As of the interview, First Blood had expanded from 6 to about 15 people on the team. They were weeks away from launching their MVP platform, with early access promised to crowdsale participants. The founders held approximately 10% of the total First Blood token supply (around 8.5 million tokens) but committed not to distribute founder tokens until the platform achieved mass adoption. Joe, then 24 years old and preparing to turn 25, represented a new generation of crypto entrepreneurs navigating the intersection of blockchain technology and gaming economics.
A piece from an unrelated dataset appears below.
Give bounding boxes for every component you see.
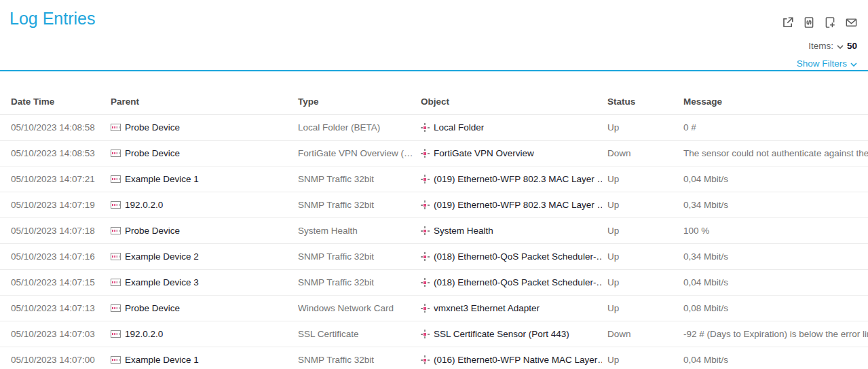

The platform aimed to launch Dota 2 and other gaming competitions, with users staking First Blood tokens to play for prizes while the platform captured a small fee from winning proceeds.

Why It Worked
  • The founders solved a genuine pain point they experienced firsthand—matching players fairly in competitive gaming—which gave them deep domain expertise and authentic motivation that resonated with the gaming community.
  • They built momentum through direct community engagement by touring multiple cities with talks at Ethereum meetups, establishing credibility and trust before asking for capital rather than relying solely on marketing materials.
  • Their usage-based pricing model aligned incentives with user value creation, meaning the platform only generated revenue when players actually competed, reducing friction for early adoption in an unproven market.
  • The team demonstrated technical rigor by having a dedicated chief architect build the smart contract from scratch and create a functional MVP before fundraising, proving execution capability rather than just pitching an idea.
  • They made a disciplined financial decision to liquidate 80% of raised ether immediately for operational cash flow, prioritizing survival and team payroll over speculative gains, which kept the company focused on product development rather than cryptocurrency volatility.
How to Replicate
  • 1.Identify a specific workflow or problem you personally struggle with in your daily work or hobby, then validate that others share the same frustration before building a solution around it.
  • 2.Create a functional prototype or MVP that demonstrates your core innovation, then use it as the centerpiece of presentations and talks at relevant community gatherings rather than relying on pitch decks alone.
  • 3.Tour multiple geographic hubs where your target audience congregates (meetups, conferences, events) giving presentations to build a distributed community base and gather real-time feedback before formal fundraising.
  • 4.If raising capital through token sales or crowdfunding, immediately convert a significant portion of volatile assets into stable currency for operational expenses rather than holding for speculative upside, ensuring payroll and runway are secured first.
  • 5.Hire a dedicated technical architect to build core infrastructure from scratch with responsibility for deployment, ensuring the technical foundation is sound and demonstrable before scaling the team or user base.